3. Correcting Algorithmic discrimination
While (medical) algorithms are typically perceived as a cause of bias, some suggest they can be harnessed to reduce health disparities.Arguably, this can be done by reformulating the algorithm so that it no longer uses bias-inducing data to eliminate bias, or by taking a preemptive approach, e.g., by proactively harnessing algorithms to remedy racial disparities in healthcare. This can broadly include using algorithms to investigate factors behind adverse health outcomes for patients of underserved communities, such as UK Black women’s five-fold higher mortality rate (compared with white women) due to pregnancy-related complications.
Another illustration of the corrective power of algorithms, is the development of an algorithmic approach aimed at reducing unexplained pain disparities in marginalised populations. Such approach can potentially improve prognosis and risk assessment in such populations. While National Institutes of Health data indicates that Black patients and lower-income populations report higher levels of pain, a recent study of an AI system in radiology found that ‘radiologists may have literal blind spots when it comes to reading Black patients’ x-rays.’ That is, they are simply not ‘as proficient in assessing knee pain in Black patients.’ This should come as no surprise, as presently used pain grading is based on ‘a small 1957 study in a northern England mill town with a less diverse population than the modern US.’ The AI in radiology study concluded that algorithms trained on Black patients’ own accounts of pain, rather than mimicking medical experts’ opinions, can promote more equitable healthcare.

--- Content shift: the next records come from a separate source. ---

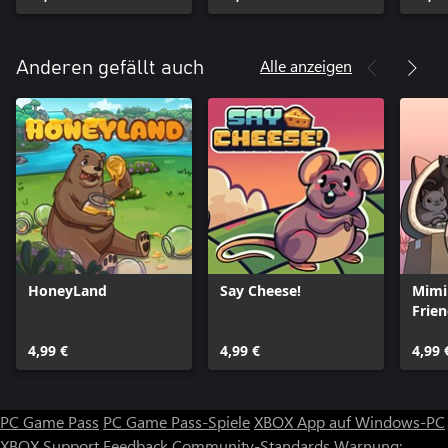
Soko
Docto
Alle anzeigen
Anderen gefällt auch
HoneyLand
Say Cheese!
Mimi
Frie
4,99 €
4,99 €
4,99 
PC Game Pass
PC Game Pass-Spiele
XBOX App auf Windows-PC
XBOX Support
Feedback
Community-Standards
Warnung: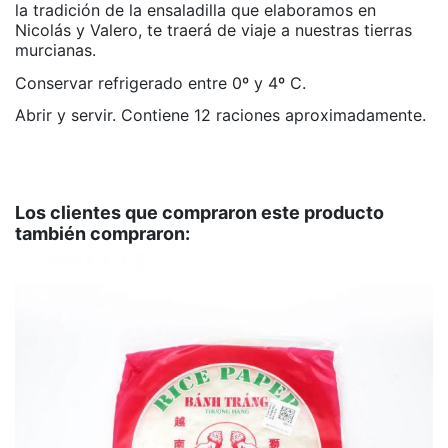
la tradición de la ensaladilla que elaboramos en
Nicolás y Valero, te traerá de viaje a nuestras tierras
murcianas.
Conservar refrigerado entre 0º y 4º C.
Abrir y servir. Contiene 12 raciones aproximadamente.
APTO PARA VEGANOS
No hay valoraciones
NO
SIN GLUTEN
SI
Los clientes que compraron este producto
también compraron:
LIBRE DE ALÉRGENOS
NO
ALÉRGENO: SOJA
SI
ALÉRGENO: PESCADO
SI
Marca
Nicolás y Valero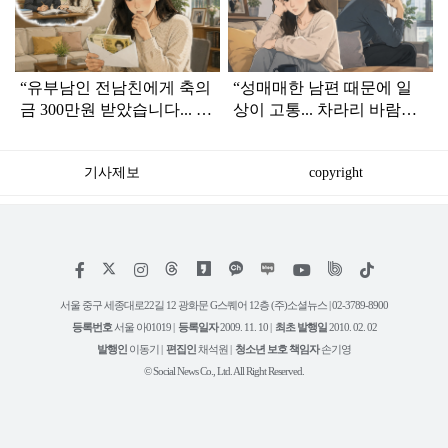
인
“유부남인 전남친에게 축의
“성매매한 남편 때문에 일
금 300만원 받았습니다... 정
상이 고통... 차라리 바람피
말 가져도 되는 걸까요?”
웠으면 하는 생각까지 든
다”
기사제보
copyright
저
페
인
위
틱
작
이
스
키
톡
권
스
타
트
서울 중구 세종대로22길 12 광화문 G스퀘어 12층 (주)소셜뉴스 | 02-3789-8900
정
북
그
리
보
등록번호
서울 아01019 |
등록일자
2009. 11. 10 |
최초 발행일
2010. 02. 02
램
유
튜
발행인
이동기 |
편집인
채석원 |
청소년 보호 책임자
손기영
브
© Social News Co., Ltd. All Right Reserved.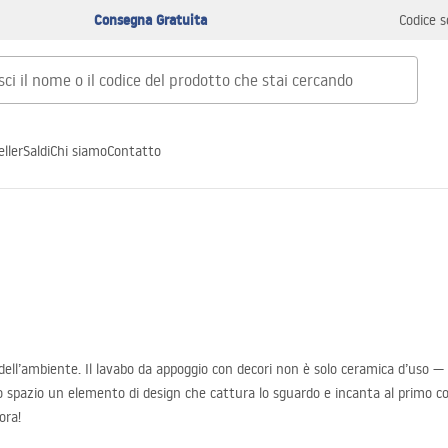
Consegna Gratuita
Codice s
ller
Saldi
Chi siamo
Contatto
dell’ambiente. Il lavabo da appoggio con decori non è solo ceramica d’uso — 
lo spazio un elemento di design che cattura lo sguardo e incanta al primo c
ora!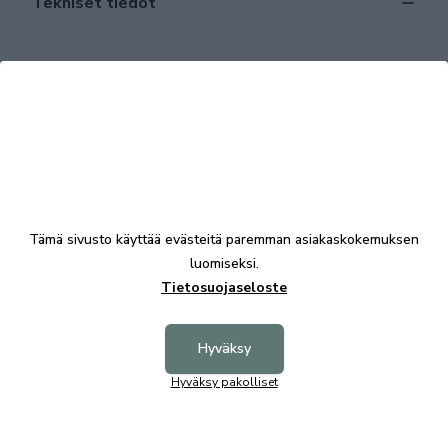
Tekniset tiedot
Tutustu myös
Tämä sivusto käyttää evästeitä paremman asiakaskokemuksen
luomiseksi.
Tietosuojaseloste
+7
Hyväksy
Heta 3-istuttava sohva Leaf kankaalla
Hyväksy pakolliset
2222,00 €
Heta noj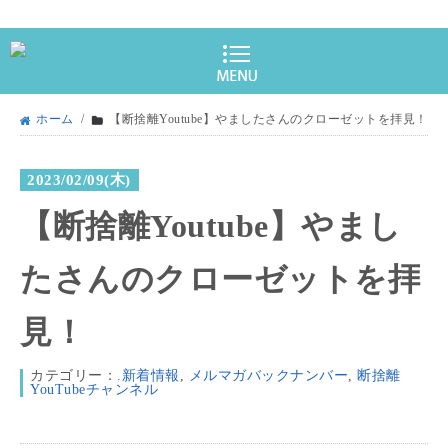
ホーム
/
【断捨離Youtube】やましたさんのクローゼットを拝見！
2023/02/09(木)
【断捨離Youtube】やまし
たさんのクローゼットを拝
見！
カテゴリー：
.新着情報
,
メルマガバックナンバー
,
断捨離
YouTubeチャンネル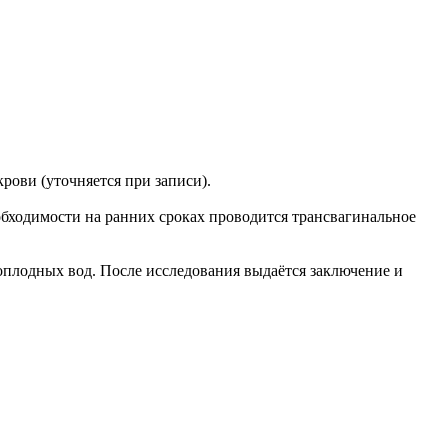
рови (уточняется при записи).
обходимости на ранних сроках проводится трансвагинальное
оплодных вод. После исследования выдаётся заключение и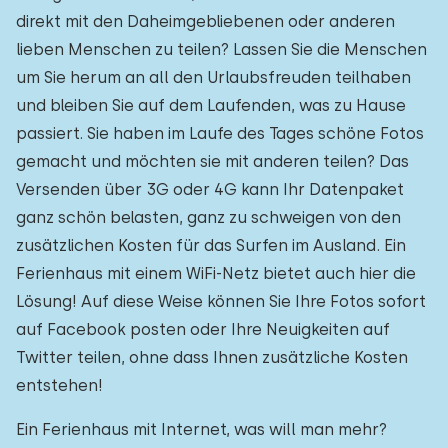
direkt mit den Daheimgebliebenen oder anderen
lieben Menschen zu teilen? Lassen Sie die Menschen
um Sie herum an all den Urlaubsfreuden teilhaben
und bleiben Sie auf dem Laufenden, was zu Hause
passiert. Sie haben im Laufe des Tages schöne Fotos
gemacht und möchten sie mit anderen teilen? Das
Versenden über 3G oder 4G kann Ihr Datenpaket
ganz schön belasten, ganz zu schweigen von den
zusätzlichen Kosten für das Surfen im Ausland. Ein
Ferienhaus mit einem WiFi-Netz bietet auch hier die
Lösung! Auf diese Weise können Sie Ihre Fotos sofort
auf Facebook posten oder Ihre Neuigkeiten auf
Twitter teilen, ohne dass Ihnen zusätzliche Kosten
entstehen!
Ein Ferienhaus mit Internet, was will man mehr?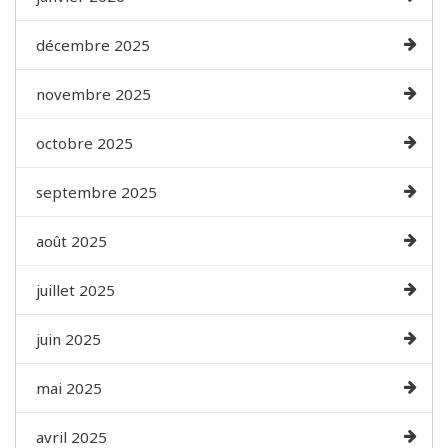
décembre 2025
novembre 2025
octobre 2025
septembre 2025
août 2025
juillet 2025
juin 2025
mai 2025
avril 2025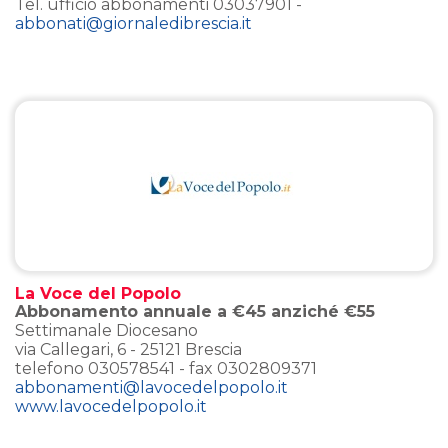
Tel. ufficio abbonamenti 03037901 -
abbonati@giornaledibrescia.it
La Voce del Popolo
Abbonamento annuale a €45 anziché €55
Settimanale Diocesano
via Callegari, 6 - 25121 Brescia
telefono 030578541 - fax 0302809371
abbonamenti@lavocedelpopolo.it
www.lavocedelpopolo.it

On the other hand, a 2020 study published in New England Journal of Medicine has illustrated the potential for race-adjusted algorithms – namely, ‘diagnostic algorithms… that adjust or “correct” their outputs on the basis of a patient’s race or ethnicity’ – to perpetuate or exacerbate race-based health inequities. It was found that many of those algorithms including race in the basic data, guide clinical decisions in ways that may direct more attention or resources to white patients over patients of racial and ethnic minorities. The consideration of race/ethnicity also impairs individualised risk assessment, as such algorithms typically ‘underestimated African Americans’ risks of kidney stones, death from heart failure, and other medical problems.’
One may suggest that the merits of using race-adjusted algorithms are yet to be determined, and until then, they should be evaluated according to circumstance and with great caution.
To conclude, AI healthcare technologies have the power to remedy past wrongs, as well as perpetuate them. From a global perspective, they also carry the potential to democratise healthcare particularly in developing countries, providing that deployment of AI within resource-poor healthcare providers is more equitable. Gradual removal of health and digital literacy barriers and proactive, thoughtful and creative design of medical algorithms, can be valuable in remedying some health inequalities and promoting social health justice amid medically neglected populations.